As a manipulation check, participants reported the number of minutes spent on social media during the task at the beginning of the study (M = 6.44, SD = 7.38). Mood was measured using the same two bipolar items as in study 1 (i.e., negative–positive, bad–good, r = 0.81, p < 0.001) (M = 3.82, SD = 0.91). Table 2 shows the demographic profile of the sample.
Results
The manipulation worked as expected. Participants in the SMU (vs. control) condition reported spending more minutes on social media during the given task (Mcontrol = 0.12, MSMU = 14.46, t(106) = −55.86, p < 0.001). Additionally, the manipulation did not impact mood (Mcontrol = 3.95, MSMU = 3.80, t(106) = 0.82, p = 0.41).
Next, a t-test was conducted to test the prediction that SMU increases FOMO. Results reveal that participants in the SMU (vs. control) condition reported experiencing greater FOMO (Mcontrol = 2.15, MSMU = 2.46, t(106) = −2.05, p < 0.05).
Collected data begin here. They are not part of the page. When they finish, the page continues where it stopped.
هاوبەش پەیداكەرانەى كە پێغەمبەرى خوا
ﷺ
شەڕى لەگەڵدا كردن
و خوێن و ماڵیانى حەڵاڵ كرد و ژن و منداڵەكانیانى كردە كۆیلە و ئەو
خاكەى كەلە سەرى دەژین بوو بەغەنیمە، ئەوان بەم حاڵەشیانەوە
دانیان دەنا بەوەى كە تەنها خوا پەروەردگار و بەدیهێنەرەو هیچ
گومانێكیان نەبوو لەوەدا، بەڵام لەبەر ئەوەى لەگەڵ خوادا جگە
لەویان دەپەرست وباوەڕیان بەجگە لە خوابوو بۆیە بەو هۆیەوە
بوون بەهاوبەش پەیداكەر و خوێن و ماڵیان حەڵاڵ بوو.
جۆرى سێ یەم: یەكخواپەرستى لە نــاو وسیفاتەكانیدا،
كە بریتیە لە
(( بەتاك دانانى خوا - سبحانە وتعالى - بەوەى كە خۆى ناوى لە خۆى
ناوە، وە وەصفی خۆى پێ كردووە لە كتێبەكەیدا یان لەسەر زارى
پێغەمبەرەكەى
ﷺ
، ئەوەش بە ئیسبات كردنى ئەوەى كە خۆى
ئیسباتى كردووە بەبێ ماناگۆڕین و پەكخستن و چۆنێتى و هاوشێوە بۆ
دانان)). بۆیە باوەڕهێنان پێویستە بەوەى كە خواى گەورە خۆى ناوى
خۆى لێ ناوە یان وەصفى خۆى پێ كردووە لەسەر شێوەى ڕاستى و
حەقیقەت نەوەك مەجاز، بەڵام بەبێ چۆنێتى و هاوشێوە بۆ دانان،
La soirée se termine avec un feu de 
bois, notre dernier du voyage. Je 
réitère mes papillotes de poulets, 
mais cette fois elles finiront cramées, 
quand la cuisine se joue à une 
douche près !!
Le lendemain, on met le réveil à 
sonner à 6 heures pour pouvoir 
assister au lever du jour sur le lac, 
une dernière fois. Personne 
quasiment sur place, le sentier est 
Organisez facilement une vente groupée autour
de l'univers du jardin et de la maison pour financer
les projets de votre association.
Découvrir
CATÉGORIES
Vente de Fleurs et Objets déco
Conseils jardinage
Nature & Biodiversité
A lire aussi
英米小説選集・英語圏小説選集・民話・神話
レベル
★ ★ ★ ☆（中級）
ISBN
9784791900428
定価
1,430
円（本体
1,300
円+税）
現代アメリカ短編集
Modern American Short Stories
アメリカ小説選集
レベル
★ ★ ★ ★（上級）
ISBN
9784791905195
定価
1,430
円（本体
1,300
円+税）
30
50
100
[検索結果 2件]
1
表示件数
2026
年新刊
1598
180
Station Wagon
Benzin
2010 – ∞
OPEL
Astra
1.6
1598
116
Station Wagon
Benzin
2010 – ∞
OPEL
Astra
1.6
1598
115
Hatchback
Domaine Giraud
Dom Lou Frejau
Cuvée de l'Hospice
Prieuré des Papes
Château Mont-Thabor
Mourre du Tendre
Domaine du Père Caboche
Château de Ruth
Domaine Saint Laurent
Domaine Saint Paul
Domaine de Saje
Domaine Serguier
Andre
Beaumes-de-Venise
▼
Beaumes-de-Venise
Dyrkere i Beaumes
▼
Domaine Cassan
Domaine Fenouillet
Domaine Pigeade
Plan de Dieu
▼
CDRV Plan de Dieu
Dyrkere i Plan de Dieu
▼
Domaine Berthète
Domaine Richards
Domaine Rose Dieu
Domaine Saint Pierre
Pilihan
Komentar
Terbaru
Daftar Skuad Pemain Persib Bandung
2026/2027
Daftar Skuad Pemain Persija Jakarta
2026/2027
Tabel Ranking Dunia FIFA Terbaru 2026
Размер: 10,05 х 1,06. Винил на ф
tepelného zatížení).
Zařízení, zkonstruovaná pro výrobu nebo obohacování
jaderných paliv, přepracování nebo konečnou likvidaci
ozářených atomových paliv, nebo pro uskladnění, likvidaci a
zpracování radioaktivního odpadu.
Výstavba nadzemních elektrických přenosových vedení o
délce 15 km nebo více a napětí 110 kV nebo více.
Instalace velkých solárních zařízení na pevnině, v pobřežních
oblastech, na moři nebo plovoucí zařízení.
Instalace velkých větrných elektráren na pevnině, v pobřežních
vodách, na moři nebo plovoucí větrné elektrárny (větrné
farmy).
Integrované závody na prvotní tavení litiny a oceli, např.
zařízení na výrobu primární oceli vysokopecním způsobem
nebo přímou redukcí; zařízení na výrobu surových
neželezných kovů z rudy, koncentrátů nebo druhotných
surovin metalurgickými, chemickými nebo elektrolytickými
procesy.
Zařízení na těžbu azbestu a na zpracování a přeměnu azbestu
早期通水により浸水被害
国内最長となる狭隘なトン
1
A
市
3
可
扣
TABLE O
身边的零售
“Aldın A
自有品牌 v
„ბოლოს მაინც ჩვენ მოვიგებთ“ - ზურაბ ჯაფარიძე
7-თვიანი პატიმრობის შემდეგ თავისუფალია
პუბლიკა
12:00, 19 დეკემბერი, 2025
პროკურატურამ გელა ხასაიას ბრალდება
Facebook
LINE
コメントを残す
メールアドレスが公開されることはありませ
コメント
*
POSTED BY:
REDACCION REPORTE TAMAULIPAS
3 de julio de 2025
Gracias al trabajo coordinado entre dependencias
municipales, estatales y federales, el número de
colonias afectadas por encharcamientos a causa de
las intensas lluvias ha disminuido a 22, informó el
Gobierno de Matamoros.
Thus, findings from this study suggest that SMU leads to FOMO.
Discussion
The primary objective of the present research was to assess the direction of causality between FOMO and SMU. Although a large body of research exists concerning FOMO, it is almost entirely correlational. 3 In Study 1, FOMO was manipulated to determine whether it increases SMU. Those in the treatment (vs. control) group spent on average 19 minutes longer on social media, thus showing that FOMO leads to more time on social media. Study 2 experimentally induced SMU and found that it increased FOMO compared with the control condition. It appears that, when exposed to a nearly endless array of social opportunities that no individual could take advantage of, a sense of missing out is heightened.
Overall, and consistent with Przybylski et al.'s 2 thinking on the dual nature of social media, our findings suggest that FOMO increases SMU but, in turn, is also impacted by SMU. Thus, it appears that a continuous feedback loop exists between FOMO and SMU.
Although the present research is the first to investigate the direction of causal flow between FOMO and SMU, its results must be tempered by certain limitations. To begin, the samples used may limit the generalizability of the findings; Study 1 used an adult sample whereas Study 2 used a student sample. A second possible limitation/opportunity for future research stems from how FOMO and SMU were manipulated; rather than manipulating high/low levels, a simple treatment versus control condition was used in both studies. More causal and longitudinal research is needed to address this and other related issues. Another potential limitation relates to the measures used. Future studies could incorporate different types of FOMO as research has shown that their effects can differ depending on temporal nature. 17 Relatedly, future research should consider alternative measures of SMU such as active versus passive use, since this may impact the outcomes elicited by SMU. 7
Footnotes
Author Disclosure Statement
No competing financial interests exist.
Funding Information
No funding was received for this article.